Trump Aberdeen is an extreme kind of place – perhaps to be expected, given its proprietor. In beauty and conditioning, it is superb. Perfectly manicured, verdant green fairways meander through golden dunes - the grandest you’ll find in Britain.
The holes generally run North/South along these giant dune slacks – with the exception of the perpendicular Thirteenth. Whilst it doesn’t give the variety of a routing like Cruden Bay or Muirfield, it’s the price you pay to play golf through such amazing landforms.
The dunes are covered with a dense marram, rather than a playable fescue. The fairways are more generous than they appear, but expect a lost ball if you miss them. I don’t think Peter Thomson’s grandmother would have a great deal of success here…
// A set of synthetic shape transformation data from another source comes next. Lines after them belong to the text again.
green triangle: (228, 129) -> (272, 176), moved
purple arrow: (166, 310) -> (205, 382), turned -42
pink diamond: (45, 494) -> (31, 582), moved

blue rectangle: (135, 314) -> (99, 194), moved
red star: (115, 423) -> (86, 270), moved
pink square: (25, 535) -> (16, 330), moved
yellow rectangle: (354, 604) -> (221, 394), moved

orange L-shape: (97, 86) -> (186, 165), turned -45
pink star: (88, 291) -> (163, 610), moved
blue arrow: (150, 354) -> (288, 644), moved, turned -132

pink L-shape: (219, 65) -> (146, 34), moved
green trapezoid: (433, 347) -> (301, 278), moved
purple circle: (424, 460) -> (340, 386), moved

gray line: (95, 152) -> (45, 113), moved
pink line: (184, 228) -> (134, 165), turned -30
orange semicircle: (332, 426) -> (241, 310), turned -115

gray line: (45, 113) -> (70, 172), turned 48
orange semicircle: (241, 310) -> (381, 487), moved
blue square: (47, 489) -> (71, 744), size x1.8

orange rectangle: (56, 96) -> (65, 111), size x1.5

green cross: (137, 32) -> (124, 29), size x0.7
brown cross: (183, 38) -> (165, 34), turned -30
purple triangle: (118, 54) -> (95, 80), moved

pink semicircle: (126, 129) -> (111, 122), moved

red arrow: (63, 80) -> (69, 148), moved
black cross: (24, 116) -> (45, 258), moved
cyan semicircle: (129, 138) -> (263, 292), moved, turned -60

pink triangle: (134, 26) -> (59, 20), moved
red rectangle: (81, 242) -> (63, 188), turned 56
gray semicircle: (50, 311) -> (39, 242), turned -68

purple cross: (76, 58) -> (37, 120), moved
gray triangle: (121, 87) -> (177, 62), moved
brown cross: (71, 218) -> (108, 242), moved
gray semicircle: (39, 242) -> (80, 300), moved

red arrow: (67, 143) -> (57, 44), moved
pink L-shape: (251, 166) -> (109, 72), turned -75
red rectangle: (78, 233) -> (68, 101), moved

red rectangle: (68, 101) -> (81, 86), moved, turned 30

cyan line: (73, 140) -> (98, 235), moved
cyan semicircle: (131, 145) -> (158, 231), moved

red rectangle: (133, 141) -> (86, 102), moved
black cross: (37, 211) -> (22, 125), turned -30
That said, some of the holes are truly spectacular. Time and again you stand on an (often elevated) tee and just marvel at the hole in front of you. From the very first you know you’re somewhere special.
Built as a championship test, the course measures 7400 yards from the back tees. Whilst there are plenty of shorter configurations (at least 5 teeing grounds on each hole!) – you find yourself walking the championship length, and a lot more besides.
I’m not entirely convinced whether Trump Aberdeen is trying to be a great golf course or a great golfing experience. It certainly is the latter, but there are times when I think authenticity and good golf is sacrificed for the showbiz. Take Eighteen as an example. Does it need 18 bunkers to be a good hole? Or does it rather play up to a Hollywood narrative?
It’s worth remembering that it’s still only a young course – it has the potential to be world class and hopefully, as it matures, it will be.